Also note sex-pest Musk's post that Starlink depends on the unlaunched Starship... (*)
(*) I don't believe that for one minute. he was just sh*tting on the employees he could not sh*g.
It may happen - the problem is persistent non-delivery. It is hard to think that the slow pace at Blue Origin may be matched by the satellites for Kuiper taking ages.
Remember when Surrey Satellites saved Galileo’s bacon? Just…
Starlink V2 is about getting an unassailable lead - even if Bezos is buying all the non Starship launch capacity on the planet, he can’t compete. Can’t solve that problem with money - he’d need throw weight. Which won’t be available for any price. Unless he launches on Starship
As ever, you are a little too pro-Musk and a little too anti- his rivals. If you had not noticed, SS has not launched, let alone reached orbit. They're nearly as late as NG. And Raptor 2 isn't looking that good.
Starlink is in operation now. Thousands of satellites. Hundreds of thousands of actual users etc. approval to operate in many countries. Uplink stations in many countries. More satellites being launched every week. Literally.
OneWeb is now beginning to come into service. Satellites in orbit, ground stations up and running, approval granted by various countries.
Kuiper - no satellites. No ground stations. No users. No approvals.
Currently just OneWeb and Starlink are in the game.
Not sure what you means about Raptor 2 - plenty of videos from the fence at McGregor of multi hundred second runs, thrust vectoring and everything…
There are plenty of videos of BE-4 as well, with the same criteria. And note they are on Raptor *2* because Raptor *1* did not cut the mustard. And they have blown three Raptor 2's in the last few months.
Now, this might mean they're pushing the limits. Or it could be a sign the program is in trouble. But bear in mind NG has seven BE-4 engines on its first stage. Super Heavy has 33 (*). As the N1 shows, even with protection, the failure of one engine can doom the rocket.
SpaceX has a great record in such things. But they are really pushing the limits of the technology, and they may be in for a world of pain. And tech is filled with companies that were leaders who vanished.

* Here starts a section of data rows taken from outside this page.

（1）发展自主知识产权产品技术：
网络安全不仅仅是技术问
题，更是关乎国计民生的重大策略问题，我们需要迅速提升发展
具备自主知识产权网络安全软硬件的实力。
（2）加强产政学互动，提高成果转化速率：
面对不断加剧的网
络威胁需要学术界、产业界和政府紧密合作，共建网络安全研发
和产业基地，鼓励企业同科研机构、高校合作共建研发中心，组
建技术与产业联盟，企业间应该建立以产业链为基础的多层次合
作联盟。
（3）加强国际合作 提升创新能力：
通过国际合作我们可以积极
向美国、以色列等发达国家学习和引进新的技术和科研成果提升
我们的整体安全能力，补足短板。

I doubt that will happen with SpaceX, but don't swallow the Musk Kool-Aid.
(*) According to Wiki; it regularly changes.
The main problem with the N1 was lack of funding - they were trying for all up testing, but lacked the funds to lose the first 1/2 dozen boosters. Some of their stuff was mad even by SpaceX throw-it-at-the-sky standards - explosively opened valves, which couldn’t be reset. So completely untested engines off the production line, first flight was first fire…

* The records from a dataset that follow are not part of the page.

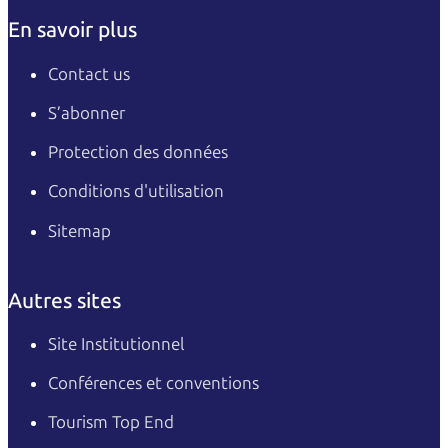
En savoir plus
Contact us
S’abonner
Protection des données
Conditions d'utilisation
Sitemap
Autres sites
Site Institutionnel
Conférences et conventions
Tourism Top End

The comments from those who’ve worked at SpaceX and were involved with them (as both competitors and helpers) all agree on one thing - it takes years to build an organisation that can launch orbital rockets. And it isn’t something you can create without launching to orbit. Blue Origin is years behind - they haven’t finalised the design of New Glenn to the point of building tooling - they’ve built some test tanks. They really need the experience that some of the small launcher companies have already got - flying rockets. There’s no substitute.

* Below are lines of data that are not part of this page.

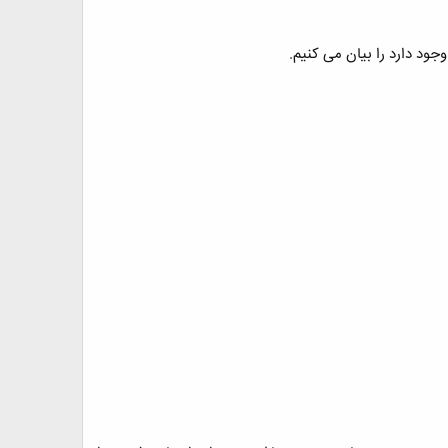
ود دارد را بیان می کنیم.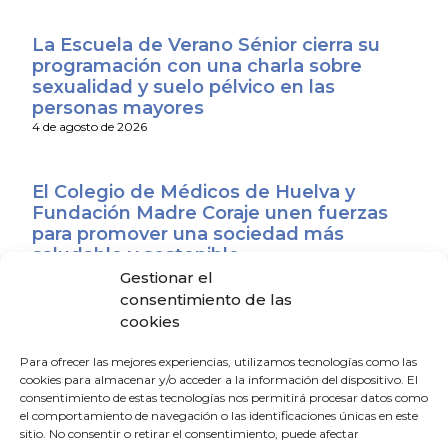
La Escuela de Verano Sénior cierra su
programación con una charla sobre
sexualidad y suelo pélvico en las
personas mayores
4 de agosto de 2026
El Colegio de Médicos de Huelva y
Fundación Madre Coraje unen fuerzas
para promover una sociedad más
saludable y sostenible
4 de agosto de 2026
Gestionar el
consentimiento de las
cookies
El CACM respalda el acuerdo entre la
Junta y el Sindicato Médico Andaluz y
Para ofrecer las mejores experiencias, utilizamos tecnologías como las
exige que se convierta en mejoras reales
cookies para almacenar y/o acceder a la información del dispositivo. El
consentimiento de estas tecnologías nos permitirá procesar datos como
para los médicos
el comportamiento de navegación o las identificaciones únicas en este
31 de julio de 2026
sitio. No consentir o retirar el consentimiento, puede afectar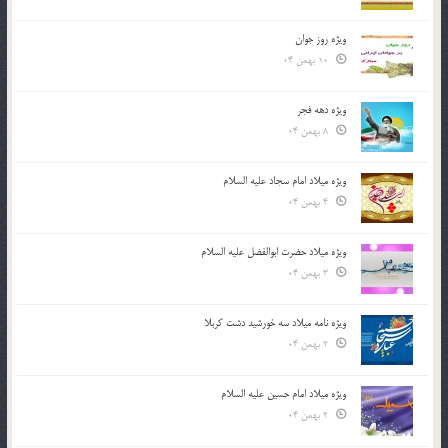
ویژه روز جوان
10 بهمن 04
ویژه دهه فجر
8 بهمن 04
ویژه میلاد امام سجاد علیه السلام
4 بهمن 04
ویژه میلاد حضرت ابوالفضل علیه السلام
3 بهمن 04
ویژه نامه میلاد سه خورشید دشت کربلا
2 بهمن 04
ویژه میلاد امام حسین علیه السلام
2 بهمن 04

From memory (there's an online book about it written by an US/?Indian? chap), the N1 was meant to have a dozen+ launches before it successfully got to orbit. The political will - and hence financing - ran out.
As I keep on saying, you seem too down on Blue Origin, and far too *up* on Musk's ventures.
I want both to succeed. In fact, it's vital they both do.
Edit: 'Challenge to Apollo' by Asif A. Siddiqi. Available for free online, and a great resource.
If I may, here's a section on what it's like when an Apollo or SuperHeavy-sized rocket goes boom near the pad:
"Only in the trench did I understand the sense of the expression "your heart in your mouth." Something quite improbable was being created all around--the steppe was trembling like a vibration test thundering, rumbling, whistling, gnashing-- mixed together in some terrible, seemingly unending cacophony. The trench proved to be so shallow and unreliable that one wanted to burrow into the sand so as not to hear this nightmare.., the thick wave from the explosion passed over us, sweeping away and leveling everything. Behind it came hot metal raining down from above. Pieces of the rocket were thrown ten kilometers away, and large windows were shattered in structures 40 kilometers away. ,_ 400 kilogram spherical tank landed on the roof o[ the installation and testing wing. seven kilometers from the launch pad.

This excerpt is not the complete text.